Problem details: Since pictures are not wanted, repeat only the text of the records, word for word.

Extracted information:
####################
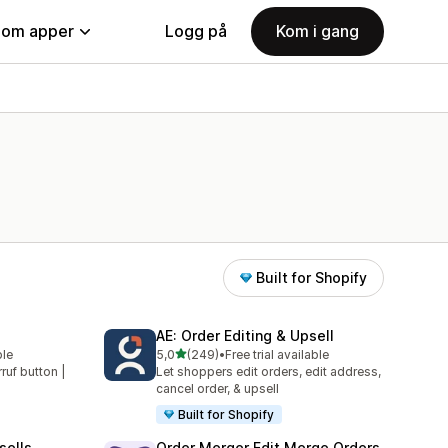
nom apper
Logg på
Kom i gang
Built for Shopify
AE: Order Editing & Upsell
av 5 stjerner
ble
5,0
(249)
•
Free trial available
Totalt 249 omtaler
rruf button |
Let shoppers edit orders, edit address,
cancel order, & upsell
Built for Shopify
sells
Order Merger Edit Merge Orders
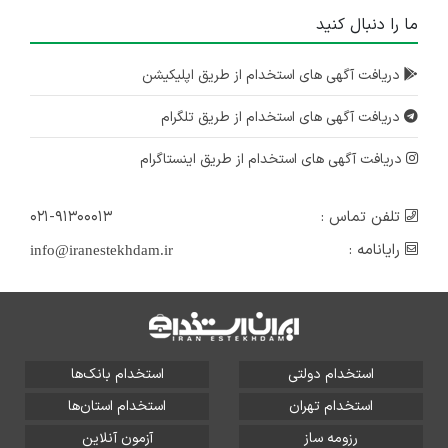
ما را دنبال کنید
دریافت آگهی های استخدام از طریق اپلیکیشن
دریافت آگهی های استخدام از طریق تلگرام
دریافت آگهی های استخدام از طریق اینستاگرام
تلفن تماس :
۰۲۱-۹۱۳۰۰۰۱۳
رایانامه :
info@iranestekhdam.ir
استخدام دولتی
استخدام بانک‌ها
استخدام تهران
استخدام استان‌ها
رزومه ساز
آزمون آنلاین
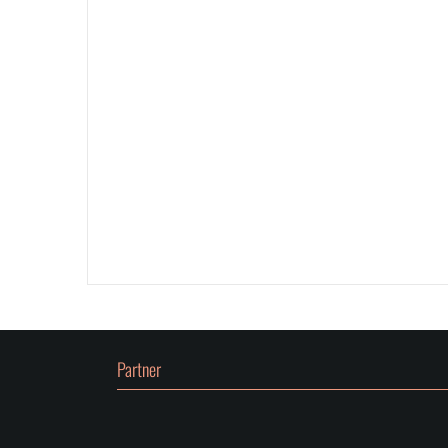
Partner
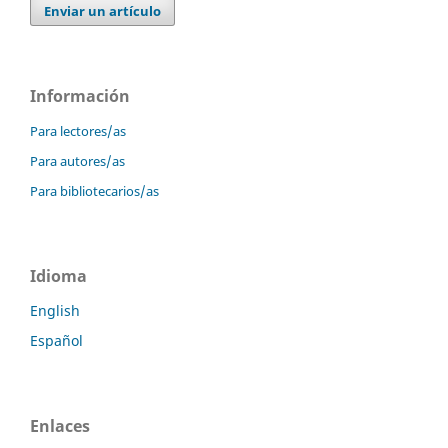
Enviar un artículo
Información
Para lectores/as
Para autores/as
Para bibliotecarios/as
Idioma
English
Español
Enlaces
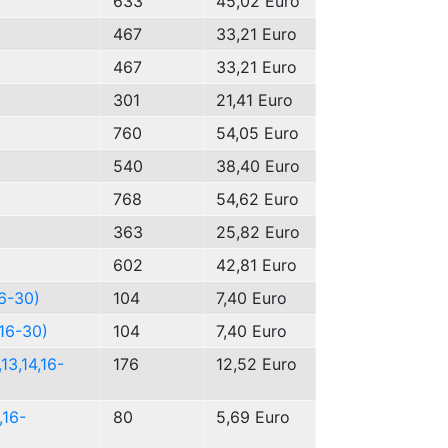
633
45,02 Euro
467
33,21 Euro
467
33,21 Euro
301
21,41 Euro
760
54,05 Euro
540
38,40 Euro
768
54,62 Euro
363
25,82 Euro
602
42,81 Euro
16-30)
104
7,40 Euro
 16-30)
104
7,40 Euro
13,14,16-
176
12,52 Euro
,16-
80
5,69 Euro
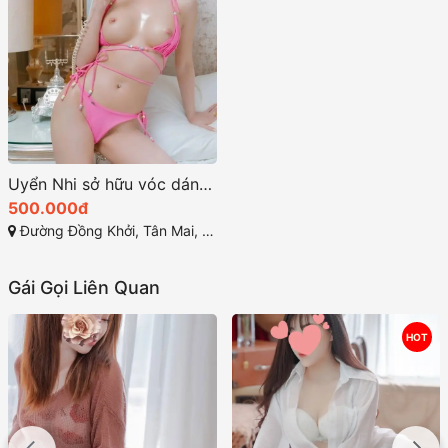
Uyển Nhi sở hữu vóc dáng chuẩn mực đường cong quyến rũ
500.000đ
Đường Đồng Khởi, Tân Mai, Biên Hòa, Đồng Nai
Gái Gọi Liên Quan
HOT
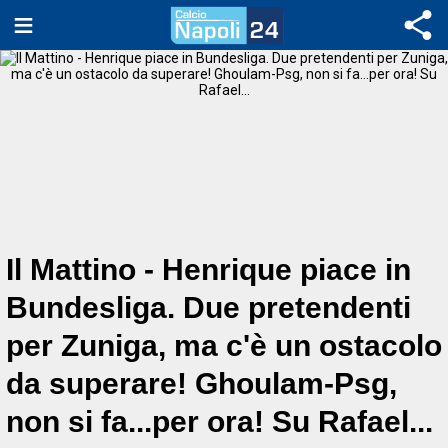
Il Mattino - Henrique piace in
Bundesliga. Due pretendenti
per Zuniga, ma c'è un ostacolo
da superare! Ghoulam-Psg,
non si fa...per ora! Su Rafael...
####################
Answer section:
nom apper
Logg på
Kom i gang
Built for Shopify
AE: Order Editing & Upsell
av 5 stjerner
ble
5,0
(249)
•
Free trial available
Totalt 249 omtaler
rruf button |
Let shoppers edit orders, edit address,
cancel order, & upsell
Built for Shopify
sells
Order Merger Edit Merge Orders
ما را دنبال کنید
دریافت آگهی های استخدام از طریق اپلیکیشن
دریافت آگهی های استخدام از طریق تلگرام
دریافت آگهی های استخدام از طریق اینستاگرام
تلفن تماس :
۰۲۱-۹۱۳۰۰۰۱۳
رایانامه :
info@iranestekhdam.ir
استخدام دولتی
استخدام بانک‌ها
استخدام تهران
استخدام استان‌ها
رزومه ساز
آزمون آنلاین
Partner
Enviar un artículo
Información
Para lectores/as
Para autores/as
Para bibliotecarios/as
Idioma
English
Español
Enlaces
633
45,02 Euro
467
33,21 Euro
467
33,21 Euro
301
21,41 Euro
760
54,05 Euro
540
38,40 Euro
768
54,62 Euro
363
25,82 Euro
602
42,81 Euro
16-30)
104
7,40 Euro
 16-30)
104
7,40 Euro
13,14,16-
176
12,52 Euro
,16-
80
5,69 Euro
Uyển Nhi sở hữu vóc dáng chuẩn mực đường cong quyến rũ
500.000đ
Đường Đồng Khởi, Tân Mai, Biên Hòa, Đồng Nai
Gái Gọi Liên Quan
HOT
Il Mattino - Henrique piace in
Bundesliga. Due pretendenti
per Zuniga, ma c'è un ostacolo
da superare! Ghoulam-Psg,
non si fa...per ora! Su Rafael...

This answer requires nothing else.